Capstone Project and Thesis
Students complete their MA in Digital Humanities degree by working with an advisor to research and write a thesis OR to complete a capstone project. Students will select a faculty advisor, who will supervise their final project.
CAPSTONE OR THESIS?
The capstone project will typically be a digital project related to the student’s area of study, accompanied by a 20-25 page double-spaced white paper. Students may produce a website, a platform, a tool, or another digital project in consultation with their faculty advisor. Click here for a list of recent capstone projects completed by alumni of the program.
The thesis is the culmination of the coursework and studies in the degree program. It is intended to be 50-60 double spaced pages in length and should be connected to the student's area of study.
Students only need to complete either a thesis OR a capstone project.
CAPSTONE/THESIS PROJECT PROCESS
The Graduate Center has graduation dates three times a year for degrees awarded in June, October, or February. But there is just one graduation ceremony each year (in early June), and that graduation is for all students who graduated in the year prior. The library has specific deadlines for depositing which follows dates set by the GC academic calendar.
|For Degree Date||Enrollment Required||Deposit Required By|
|February 1||Preceding Fall term||Last business day in January|
|May/June Commencement||Spring term||April 30|
|October 1||Preceding Spring term||September 15|
Students are responsible for finding a faculty member to advise their capstone/thesis project. Faculty advisors should be members of the faculty of the program in which the student is enrolled; should that not be possible, students can contact the Program Director to see whether another faculty member affiliated with the GC may advise the project.
After a faculty member has agreed to serve as an advisor, students should contact the Program Coordinator to register for a 3-credit advisement course with their faculty advisor to give them credit for their project. The course number is DHUM 79000.
If you are planning to graduate in September, you should register for advising in the spring. There is no summer capstone registration.
Write your Capstone/Thesis Proposal and after your faculty advisor approves it, submit it (together with your bibliography) to the Program Director for approval.

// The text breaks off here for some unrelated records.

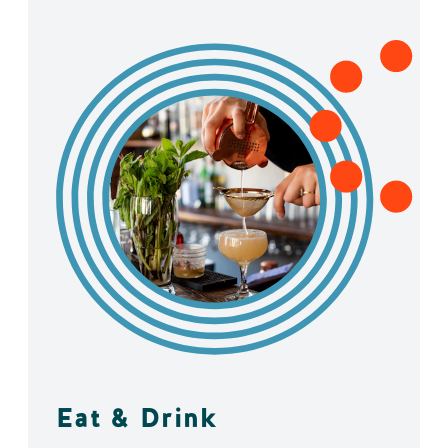
Eat & Drink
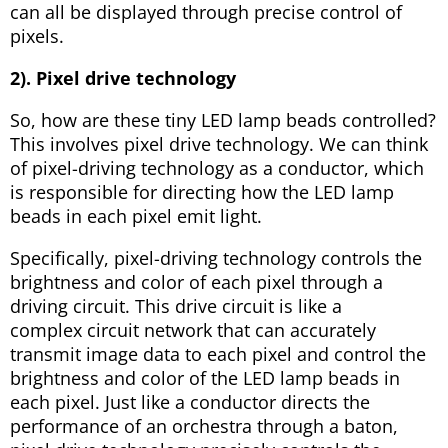
can all be displayed through precise control of
pixels.
2). Pixel drive technology
So, how are these tiny LED lamp beads controlled?
This involves pixel drive technology. We can think
of pixel-driving technology as a conductor, which
is responsible for directing how the LED lamp
beads in each pixel emit light.
Specifically, pixel-driving technology controls the
brightness and color of each pixel through a
driving circuit. This drive circuit is like a
complex circuit network that can accurately
transmit image data to each pixel and control the
brightness and color of the LED lamp beads in
each pixel. Just like a conductor directs the
performance of an orchestra through a baton,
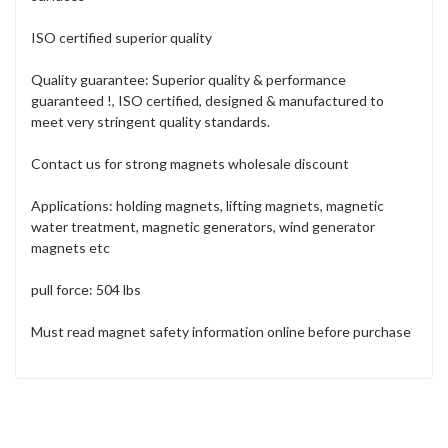
ISO certified superior quality
Quality guarantee: Superior quality & performance
guaranteed !, ISO certified, designed & manufactured to
meet very stringent quality standards.
Contact us for strong magnets wholesale discount
Applications: holding magnets, lifting magnets, magnetic
water treatment, magnetic generators, wind generator
magnets etc
pull force: 504 lbs
Must read magnet safety information online before purchase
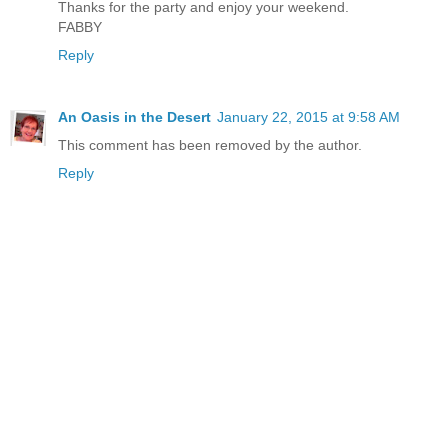
Thanks for the party and enjoy your weekend.
FABBY
Reply
An Oasis in the Desert
January 22, 2015 at 9:58 AM
This comment has been removed by the author.
Reply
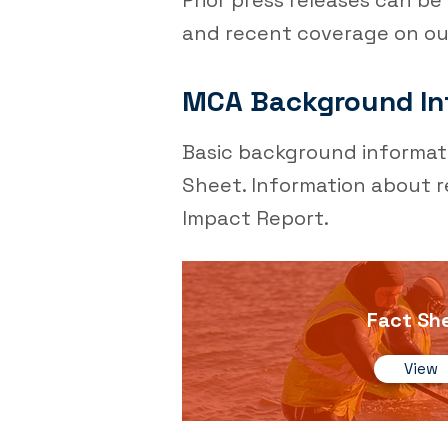
Prior press releases can b
and recent coverage on o
MCA Background In
Basic background informat
Sheet. Information about r
Impact Report.
Fact Sh
View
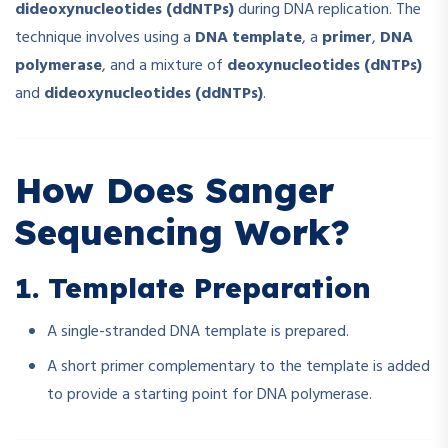
dideoxynucleotides (ddNTPs)
during DNA replication. The
technique involves using a
DNA template
, a
primer
,
DNA
polymerase
, and a mixture of
deoxynucleotides (dNTPs)
and
dideoxynucleotides (ddNTPs)
.
How Does Sanger
Sequencing Work?
1. Template Preparation
A single-stranded DNA template is prepared.
A short primer complementary to the template is added
to provide a starting point for DNA polymerase.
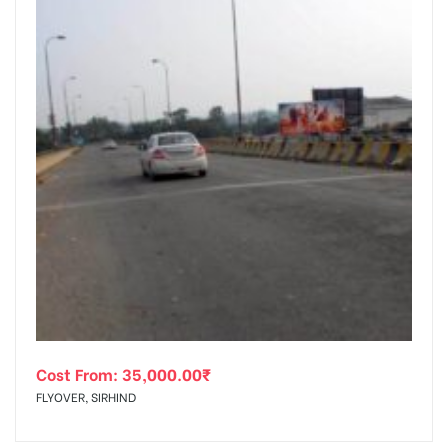
Cost From:
35,000.00
₹
FLYOVER, SIRHIND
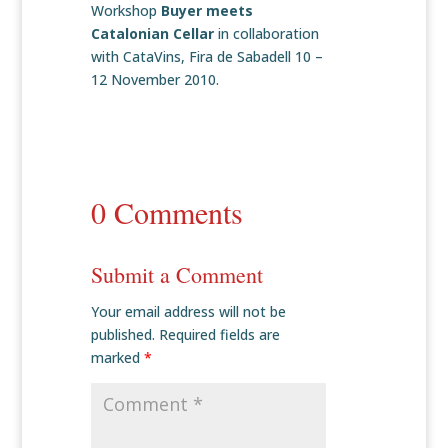
Workshop
Buyer meets
Catalonian Cellar
in collaboration
with CataVins, Fira de Sabadell 10 –
12 November 2010.
0 Comments
Submit a Comment
Your email address will not be
published.
Required fields are
marked
*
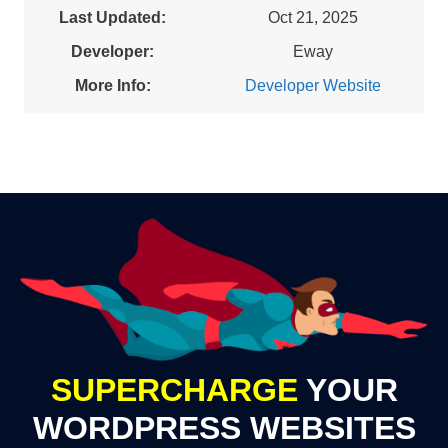
Last Updated:
Oct 21, 2025
Developer:
Eway
More Info:
Developer Website
SUPERCHARGE
YOUR
WORDPRESS WEBSITES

If registered for advising in the Fall semester, proposals should be submitted by the end of the add/drop period (around the third week of the semester). If registered for advising in the Spring semester, proposals should be submitted by the first day of classes for Spring. Please consult the GC academic calendar for dates. Students should follow all directions in the Thesis/Capstone Proposal form. The capstone/thesis project should be completed during the semester that you are registered for capstone advisement.
If your research involves human subjects, please discuss your project with your advisor and with the CUNY Human Research Protection Program (HRPP) to determine whether your project requires IRB approval from the GC or your advisor’s home campus. If you are unsure if you need approval for your project, please contact Rebecca Banchik.
The final Capstone/Thesis project (and project white paper for capstones) should be approved by your faculty advisor. We recommend submitting to your advisor at least 3 weeks before you plan to submit to the Program Director for final approval, to allow time for feedback and revisions.
After your advisor approves your final Capstone/Thesis project (and project white paper for capstones), send it to the Program Director for final review, at least two weeks before the library’s deadline to deposit. Please copy the Program Coordinator on your submission email.
Note: We advise students to allow approximately five weeks between their submission to the advisor and the final approval by the Program Director.
After final approval by the Program Director, you will deposit your Capstone/Thesis final project with the library. For instructions on formatting the thesis and on procedures and deadlines for depositing it, see the Mina Rees Library Dissertations and Theses Page. You can also contact Roxanne Shirazi for general questions about deposit procedures, or Steve Zweibel for questions about archiving digital projects. Make sure you review the instructions and begin the process of depositing at least two weeks before the deadline.